Убийство ворон (ЛП). Страница 27
Круги у него под глазами темнее, чем у меня.
Когда мой отец в конце концов отпускает нас, Джио уходит первым, беря отца за руку и почти поднимая его с кресла. На это больно смотреть, и я вынуждена отвести взгляд.
И тогда я чувствую это.
Чьи-то пальцы скользят вверх по внутренней стороне моей ноги, касаясь внутренней поверхности бедра. Раздвигаются.
Поднимаются выше маленькими кругами. Грубее. Требовательнее.
Сжимают.
Моя спина выпрямляется, как шомпол, перед глазами пляшут черные точки.

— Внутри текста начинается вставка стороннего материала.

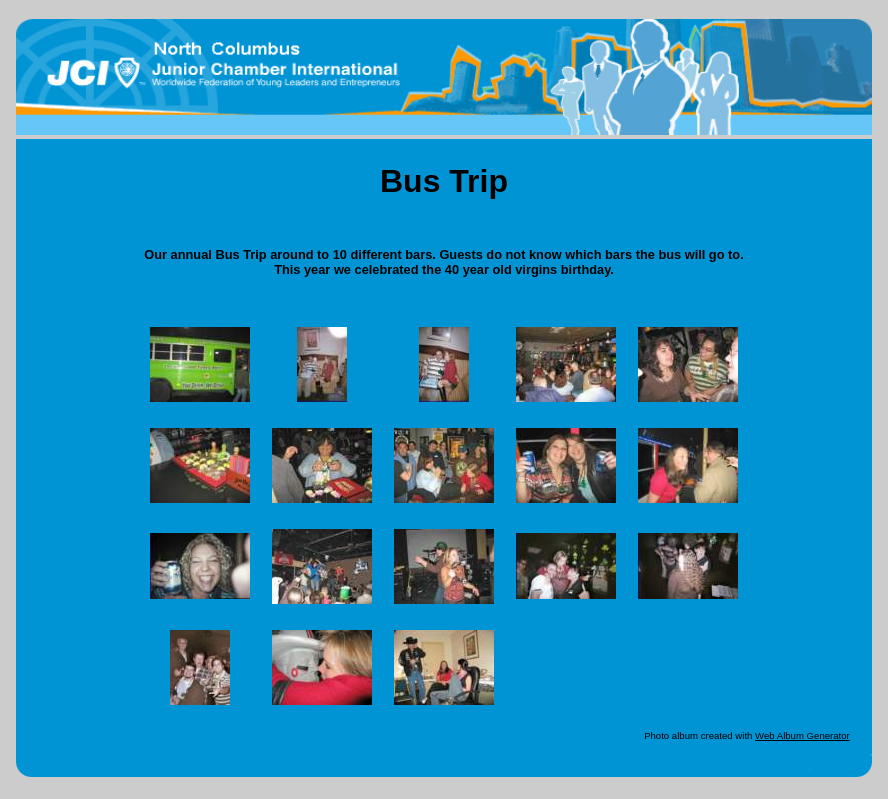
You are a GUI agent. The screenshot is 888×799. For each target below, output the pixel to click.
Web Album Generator (802, 735)
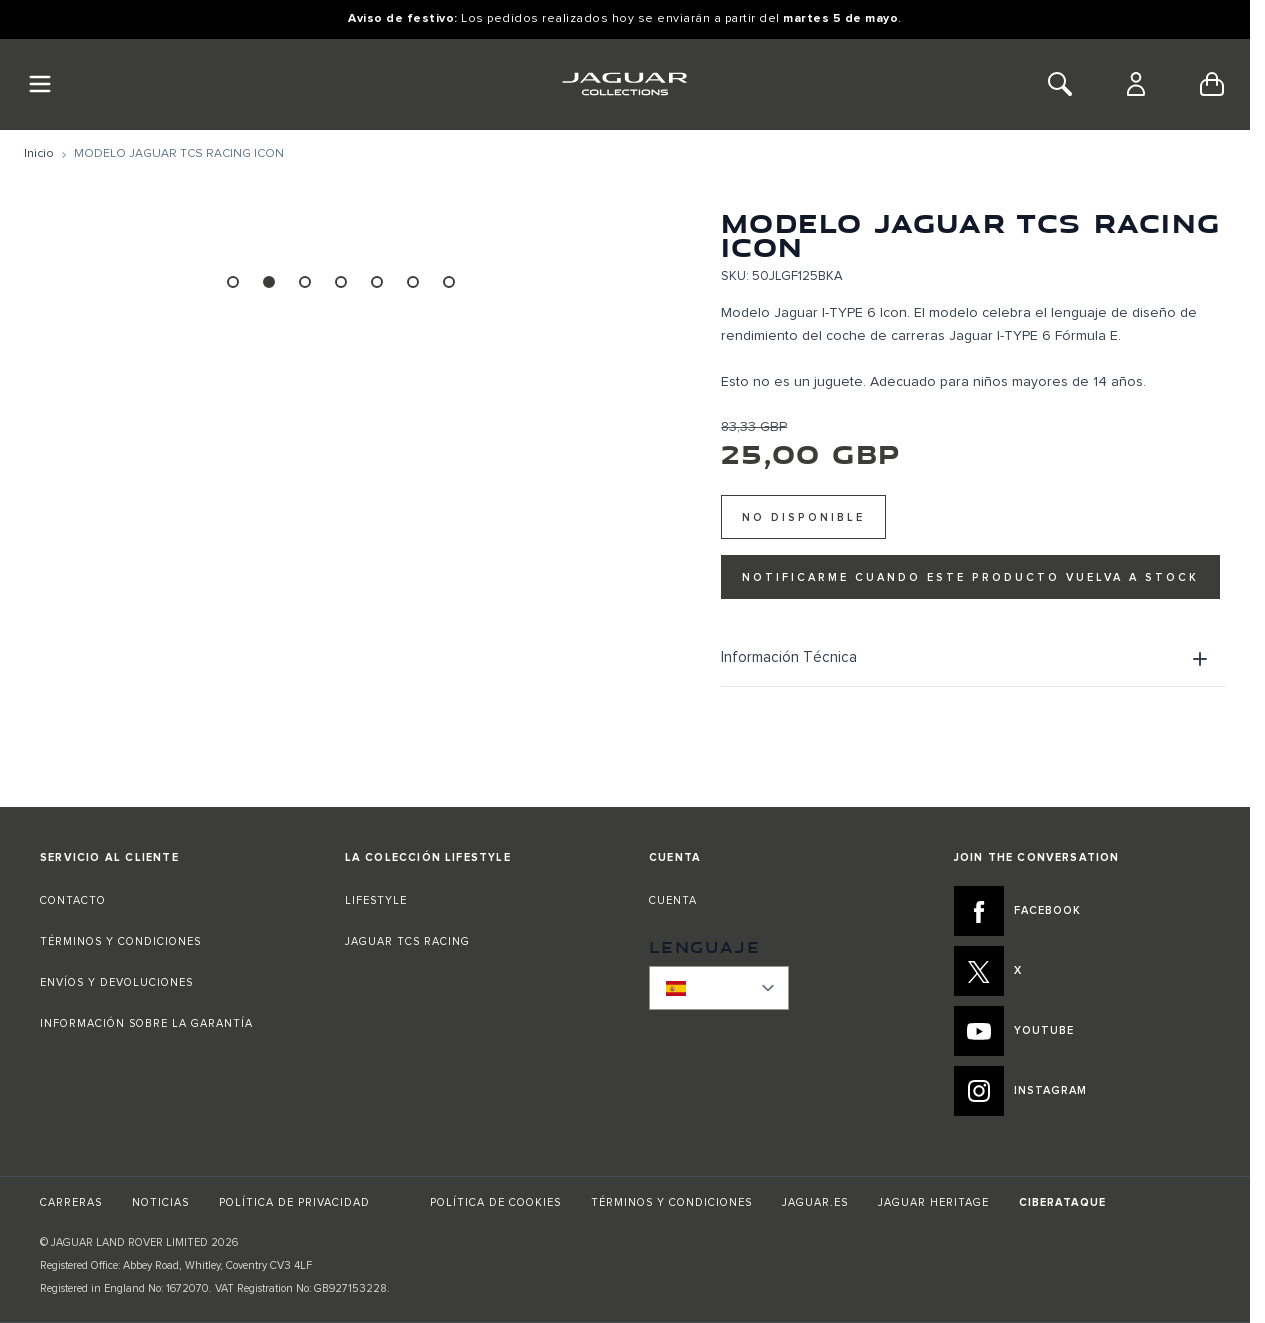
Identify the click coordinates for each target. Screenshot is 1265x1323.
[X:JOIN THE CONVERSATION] (1082, 971)
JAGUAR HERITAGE (933, 1202)
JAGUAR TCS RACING (407, 941)
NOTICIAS (160, 1202)
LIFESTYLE (376, 900)
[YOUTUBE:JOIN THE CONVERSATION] (1082, 1031)
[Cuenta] (1136, 84)
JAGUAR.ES (815, 1202)
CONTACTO (75, 900)
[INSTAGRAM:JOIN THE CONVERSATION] (1082, 1091)
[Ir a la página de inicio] (39, 154)
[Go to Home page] (624, 84)
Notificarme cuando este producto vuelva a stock (970, 577)
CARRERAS (71, 1202)
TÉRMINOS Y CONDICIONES (120, 941)
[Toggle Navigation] (40, 84)
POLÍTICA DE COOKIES (495, 1202)
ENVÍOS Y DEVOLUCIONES (116, 982)
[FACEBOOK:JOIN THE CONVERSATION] (1082, 911)
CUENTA (673, 900)
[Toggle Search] (1060, 84)
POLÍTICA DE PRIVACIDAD (294, 1202)
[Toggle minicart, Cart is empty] (1212, 84)
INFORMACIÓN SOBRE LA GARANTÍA (146, 1023)
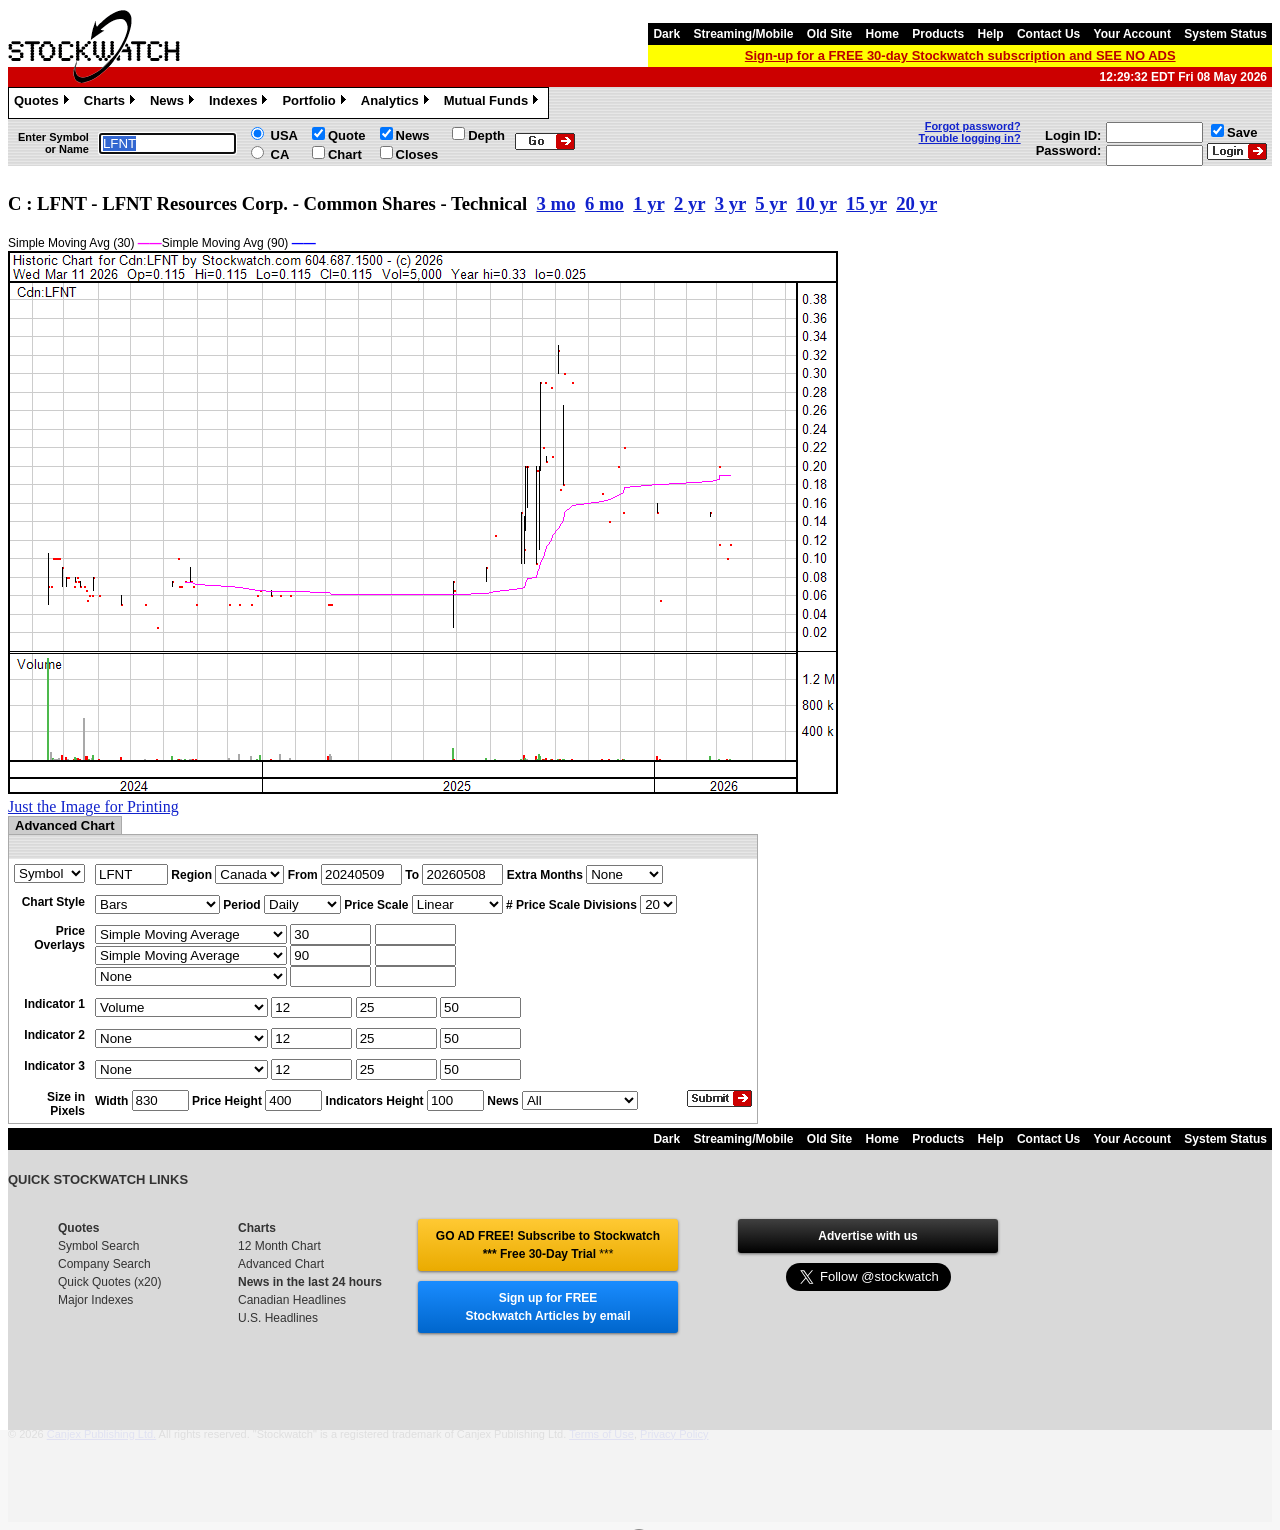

Ледяной холод пробегает по моей спине, когда я вдыхаю. Выдыхаю. Мои руки начинают дрожать. Когда я смотрю на своего отца, он поглощен наблюдением за Джио.
Все смотрят на Джио.
Мой взгляд скользит к сиденью рядом со мной. Сальваторе Азанте смотрит на дверной проем, но его рука… его рука сжимает внутреннюю сторону моего бедра, в миллиметрах от моего нижнего белья.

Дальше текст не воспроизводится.